Every year I show a group of preservice teachers the videos from “A Private Universe.” Every year I wonder the same thing: Where is Heather now?
Many of us, I suspect, “grew up” with Private Universe in one way or another. Myself, I was entrenched in physics education and science misconceptions (or, if you prefer, alternative conceptions), and watching Heather and others grapple with their own ideas that flew in the face of instruction and evidence was exciting. Not horrifying, but exhilarating. Even now in undergraduate and graduate courses, I revel in my students’ clearly wrong ideas. In a similar vein, I love to watch my own preservice teachers watching Private Universe for the first time. Their jaws drop, they gasp, they laugh and shake their heads. How could someone think the moon’s phases are caused by shadows? Why does that girl insist that she can see in the dark? How does the Harvard grad, with a background in chemistry, get away with saying that there shouldn’t be substantial amounts of carbon in a piece of wood? And how is it that all these people think elliptical paths have anything to do with a planet’s seasons?
Heather is the star of the show. We see her grapple with classroom instruction, textbook diagrams, and her own thinking-throughs and sketches to come up with a still wrong explanation of the phases of the moon. Year after year I see this video footage, and year after year the narrator concludes how imperative it is that we fix this problem. We must free these people of their imprisoning, constricting, private universes. Otherwise . . .
Otherwise what? This question strikes me with each annual viewing. And this is what makes me start to wonder about Heather’s current whereabouts. Is she poor, destitute, sitting on a curb and hoping that a kind soul will spare her some change? Did her misunderstandings, the confines of her private universe, lead her to a life of discontent? Did she miss out on opportunities because of her funny, bouncing light model of moon illumination? Other than a missed question on a random quiz, or the missed connection that could have spurred her on to a career in astrophysics, what opportunity did she really lose?
Here should be our real fear: What if Heather is perfectly happy and successful, in spite of her private universe? I suspect she enjoys her career as a lawyer in the greater Boston area. She has a family and is active in her community. Her two children are enrolled in a prep school where they, too, have misconceptions about phases of the moon — maybe even the cause of the seasons. In spite of all the emphasis and empathy we have for science misconceptions, what if they really don’t matter that much?
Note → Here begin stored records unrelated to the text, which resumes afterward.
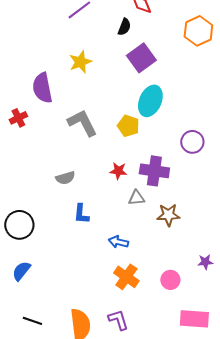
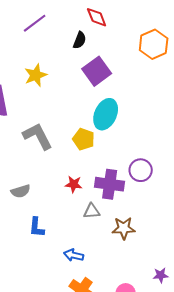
purple circle: (192, 142) -> (141, 170), moved

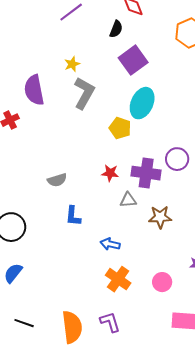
yellow star: (36, 75) -> (72, 64), size x0.7
gray L-shape: (38, 136) -> (84, 93), moved, turned 56

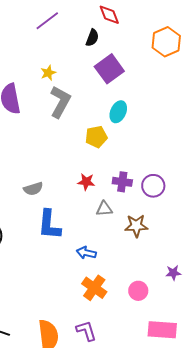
cyan ellipse: (142, 103) -> (118, 112), size x0.7
yellow pentagon: (120, 128) -> (96, 137), turned -30
purple circle: (177, 159) -> (153, 186), moved
purple cross: (146, 173) -> (122, 182), size x0.7
blue L-shape: (73, 216) -> (49, 225), size x1.5

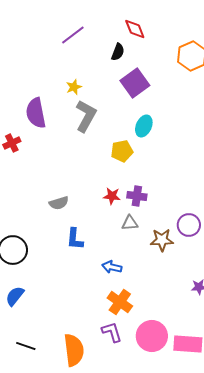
purple cross: (122, 182) -> (137, 196), moved
purple circle: (153, 186) -> (189, 225), moved
blue L-shape: (49, 225) -> (75, 239), size x0.7
pink circle: (138, 291) -> (152, 336), moved, size x1.6
purple L-shape: (86, 331) -> (112, 332), moved

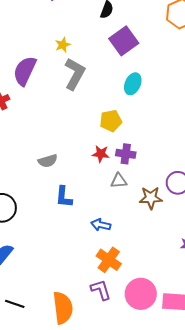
purple semicircle: (36, 113) -> (25, 71), turned 36
yellow pentagon: (122, 151) -> (111, 121), moved

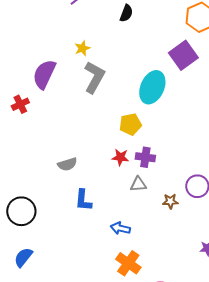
purple square: (124, 41) -> (183, 55), moved
cyan ellipse: (133, 84) -> (152, 87), size x1.5
brown star: (151, 198) -> (170, 201), size x0.7

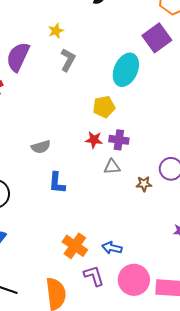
gray L-shape: (94, 77) -> (68, 60), size x0.7
blue arrow: (120, 228) -> (112, 248), moved
orange cross: (128, 263) -> (75, 246), moved

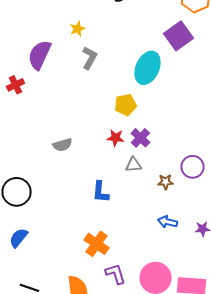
purple cross: (119, 140) -> (140, 138), turned 36
blue L-shape: (57, 183) -> (100, 192), moved
blue arrow: (112, 248) -> (168, 222), moved

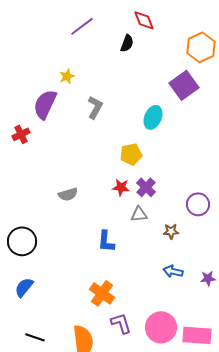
yellow star: (78, 29) -> (67, 76), moved
cyan ellipse: (148, 68) -> (153, 117), size x0.7
purple circle: (192, 167) -> (198, 204), moved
I’m left with these morals: My primary research emphasis is mostly peripheral, though interesting. Maybe it leads to other insights about cognition on the individual level, but for the most part it doesn’t really mean that much. I’ll continue to pursue it, but I’m not going to think that a ninth grade misconception really has grand meaning in the grand scheme. Instead, Heather and her many successful possibilities remind me that there are more important issues to tackle. Heather was well supported, her teacher cared for her, and she was in an environment where learning was valued, where she was valued. She was so valued, in fact, that cameras and microphones were intently turned upon her, and year after year we continue to watch the ageless teen grapple with light rays. Heather didn’t suffer from a private universe, she benefited from it. I suspect that she is mostly happy and healthy and even prosperous because we gave her the education she deserved. If only we gave all our children, from all schools, in all neighborhoods, the same opportunities, the same universe. There ought to be room in Heather’s universe to share.